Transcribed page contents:
= = = =

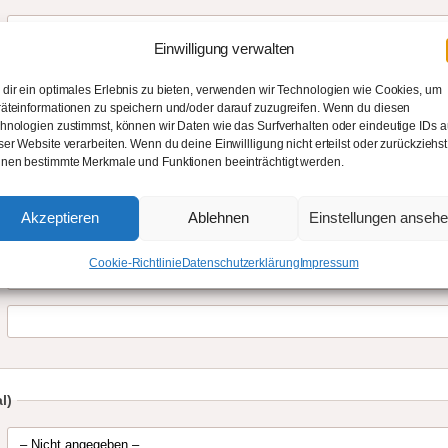
Einwilligung verwalten
dir ein optimales Erlebnis zu bieten, verwenden wir Technologien wie Cookies, um
äteinformationen zu speichern und/oder darauf zuzugreifen. Wenn du diesen
hnologien zustimmst, können wir Daten wie das Surfverhalten oder eindeutige IDs a
ser Website verarbeiten. Wenn du deine Einwillligung nicht erteilst oder zurückziehst
nen bestimmte Merkmale und Funktionen beeinträchtigt werden.
Akzeptieren
Ablehnen
Einstellungen anseh
Cookie-Richtlinie
Datenschutzerklärung
Impressum
l)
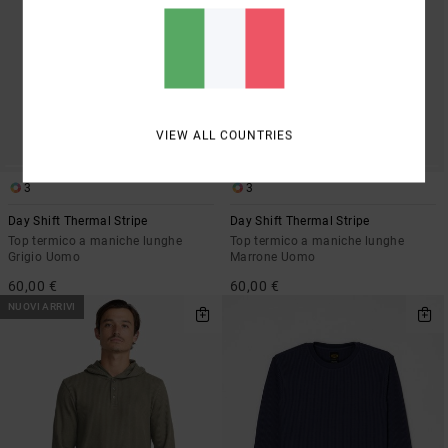
VIEW ALL COUNTRIES
3
3
Day Shift Thermal Stripe
Day Shift Thermal Stripe
Top termico a maniche lunghe
Top termico a maniche lunghe
Grigio Uomo
Marrone Uomo
60,00 €
60,00 €
NUOVI ARRIVI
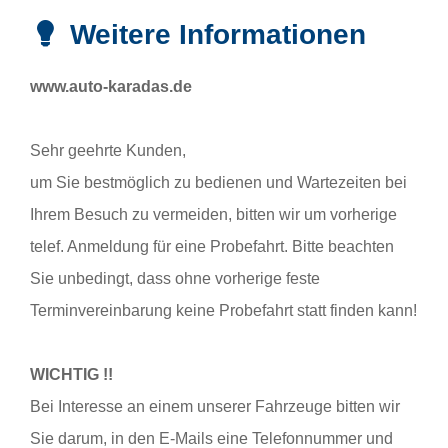
Weitere Informationen
www.auto-karadas.de
Sehr geehrte Kunden,
um Sie bestmöglich zu bedienen und Wartezeiten bei
Ihrem Besuch zu vermeiden, bitten wir um vorherige
telef. Anmeldung für eine Probefahrt. Bitte beachten
Sie unbedingt, dass ohne vorherige feste
Terminvereinbarung keine Probefahrt statt finden kann!
WICHTIG !!
Bei Interesse an einem unserer Fahrzeuge bitten wir
Sie darum, in den E-Mails eine Telefonnummer und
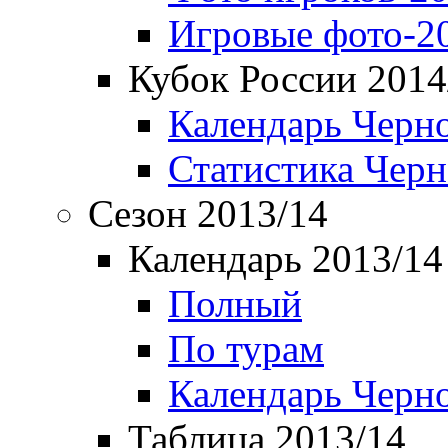
Игровые фото-2
Кубок России 2014
Календарь Черн
Статистика Чер
Сезон 2013/14
Календарь 2013/14
Полный
По турам
Календарь Черн
Таблица 2013/14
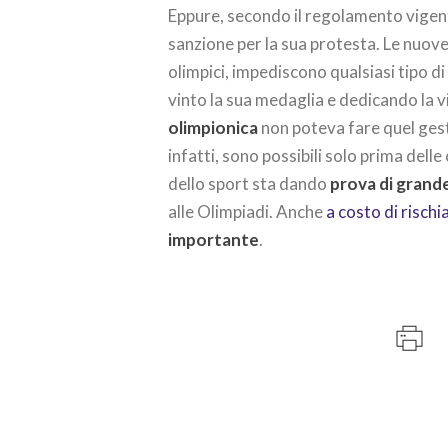
Eppure, secondo il regolamento vige
sanzione per la sua protesta. Le nuov
olimpici, impediscono qualsiasi tipo d
vinto la sua medaglia e dedicando la v
olimpionica
non poteva fare quel ges
infatti, sono possibili solo prima del
dello sport sta dando
prova di grande
alle Olimpiadi. Anche
a costo di rischi
importante
.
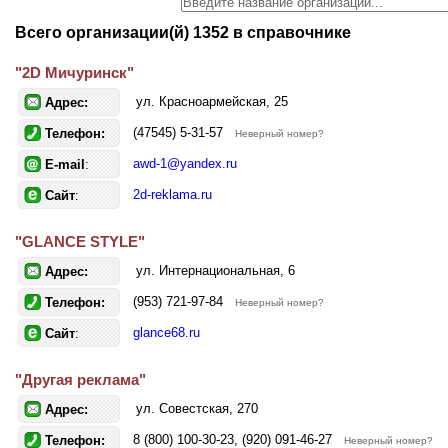
Всего организации(й) 1352 в справочнике
"2D Мичуринск"
ул. Красноармейская, 25
Адрес:
(47545) 5-31-57
Телефон:
Неверный номер?
awd-1@yandex.ru
E-mail
:
2d-reklama.ru
Сайт
:
"GLANCE STYLE"
ул. Интернациональная, 6
Адрес:
(953) 721-97-84
Телефон:
Неверный номер?
glance68.ru
Сайт
:
"Другая реклама"
ул. Совестская, 270
Адрес:
8 (800) 100-30-23, (920) 091-46-27
Телефон:
Неверный номер?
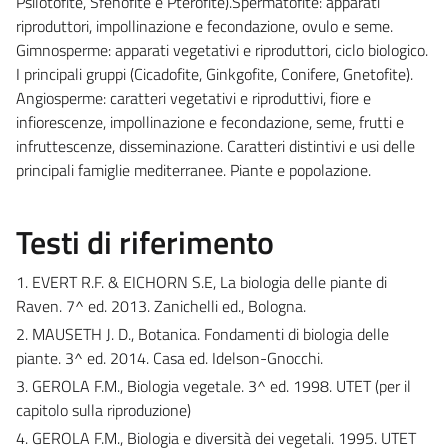
Psilotofite, Sfenofite e Pterofite).Spermatofite: apparati
riproduttori, impollinazione e fecondazione, ovulo e seme.
Gimnosperme: apparati vegetativi e riproduttori, ciclo biologico.
I principali gruppi (Cicadofite, Ginkgofite, Conifere, Gnetofite).
Angiosperme: caratteri vegetativi e riproduttivi, fiore e
infiorescenze, impollinazione e fecondazione, seme, frutti e
infruttescenze, disseminazione. Caratteri distintivi e usi delle
principali famiglie mediterranee. Piante e popolazione.
Testi di riferimento
1. EVERT R.F. & EICHORN S.E, La biologia delle piante di
Raven. 7^ ed. 2013. Zanichelli ed., Bologna.
2. MAUSETH J. D., Botanica. Fondamenti di biologia delle
piante. 3^ ed. 2014. Casa ed. Idelson-Gnocchi.
3. GEROLA F.M., Biologia vegetale. 3^ ed. 1998. UTET (per il
capitolo sulla riproduzione)
4. GEROLA F.M., Biologia e diversità dei vegetali. 1995. UTET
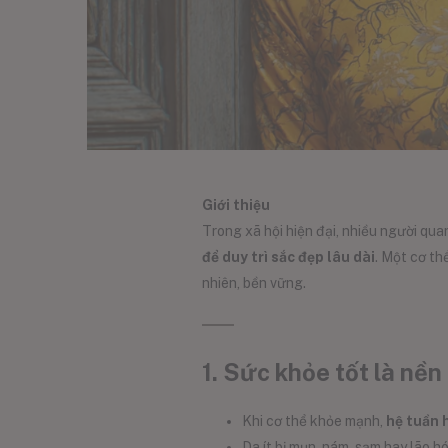
Giới thiệu
Trong xã hội hiện đại, nhiều người qu
để duy trì sắc đẹp lâu dài
. Một cơ th
nhiên, bền vững.
1. Sức khỏe tốt là nền
Khi cơ thể khỏe mạnh,
hệ tuần 
Da ít bị mụn, nám, sạm hay lão h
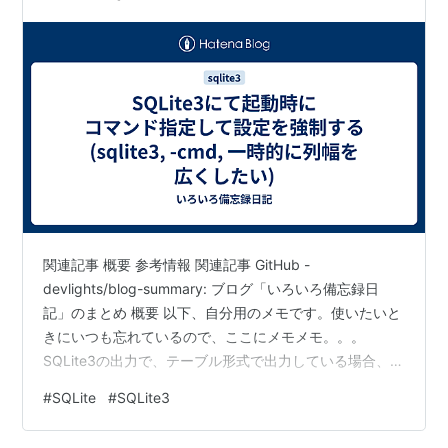
い)
関連記事 概要 参考情報 関連記事 GitHub -
devlights/blog-summary: ブログ「いろいろ備忘録日
記」のまとめ 概要 以下、自分用のメモです。使いたいと
きにいつも忘れているので、ここにメモメモ。。。
SQLite3の出力で、テーブル形式で出力している場合、列
幅が足りなくて見切れてしまう場合があります。 そうい
#
SQLite
#
SQLite3
うときに一時的に列幅を強制指定して特定の列だけ大き
く表示したい場合は、以下のように出来ます。 $ sqlite3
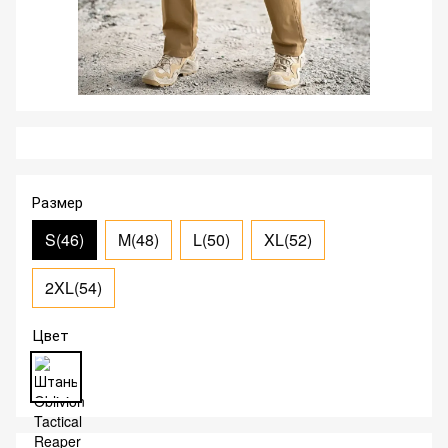
Размер
S(46)
M(48)
L(50)
XL(52)
2XL(54)
Цвет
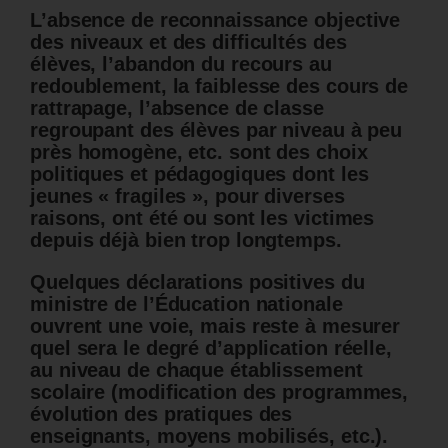
L’absence de reconnaissance objective
des niveaux et des difficultés des
élèves, l’abandon du recours au
redoublement, la faiblesse des cours de
rattrapage, l’absence de classe
regroupant des élèves par niveau à peu
près homogène, etc. sont des choix
politiques et pédagogiques dont les
jeunes « fragiles », pour diverses
raisons, ont été ou sont les victimes
depuis déjà bien trop longtemps.
Quelques déclarations positives du
ministre de l’Éducation nationale
ouvrent une voie, mais reste à mesurer
quel sera le degré d’application réelle,
au niveau de chaque établissement
scolaire (modification des programmes,
évolution des pratiques des
enseignants, moyens mobilisés, etc.).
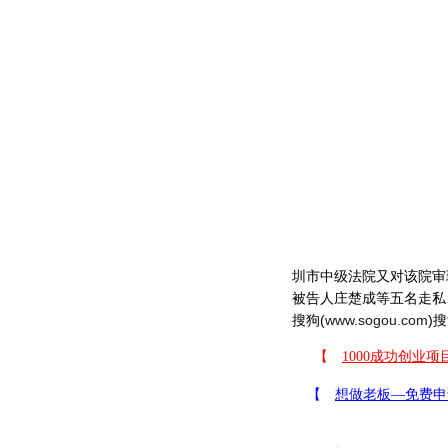
圳市中级法院又对该院审
被告人庄楚成等五名走私
搜狗(
www.sogou.com
)搜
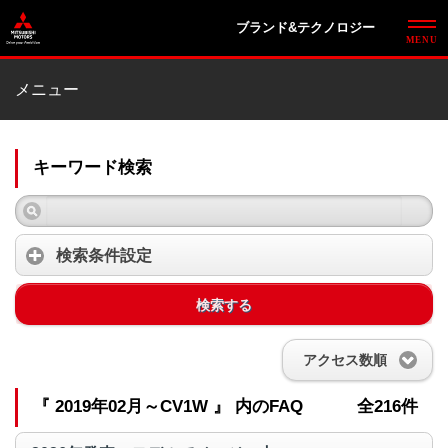
ブランド&テクノロジー
メニュー
キーワード検索
検索条件設定
検索する
アクセス数順
『 2019年02月～CV1W 』 内のFAQ
全216件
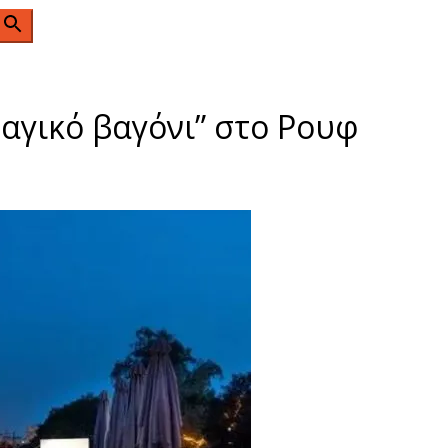
n
αγικό βαγόνι” στο Ρουφ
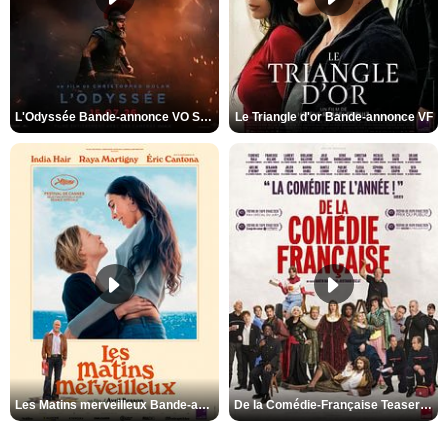
L'Odyssée Bande-annonce VO STFR
Le Triangle d'or Bande-annonce VF
Les Matins merveilleux Bande-annonce VF
De la Comédie-Française Teaser VF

= = = =

- **WORK TASK**: Go from the first line of the data above to the line containing "hnologien zustimmst, können" and retype exactly those lines, both included, but none of the pictures.

- **TASK OUTPUT**:
Einwilligung verwalten
dir ein optimales Erlebnis zu bieten, verwenden wir Technologien wie Cookies, um
äteinformationen zu speichern und/oder darauf zuzugreifen. Wenn du diesen
hnologien zustimmst, können wir Daten wie das Surfverhalten oder eindeutige IDs a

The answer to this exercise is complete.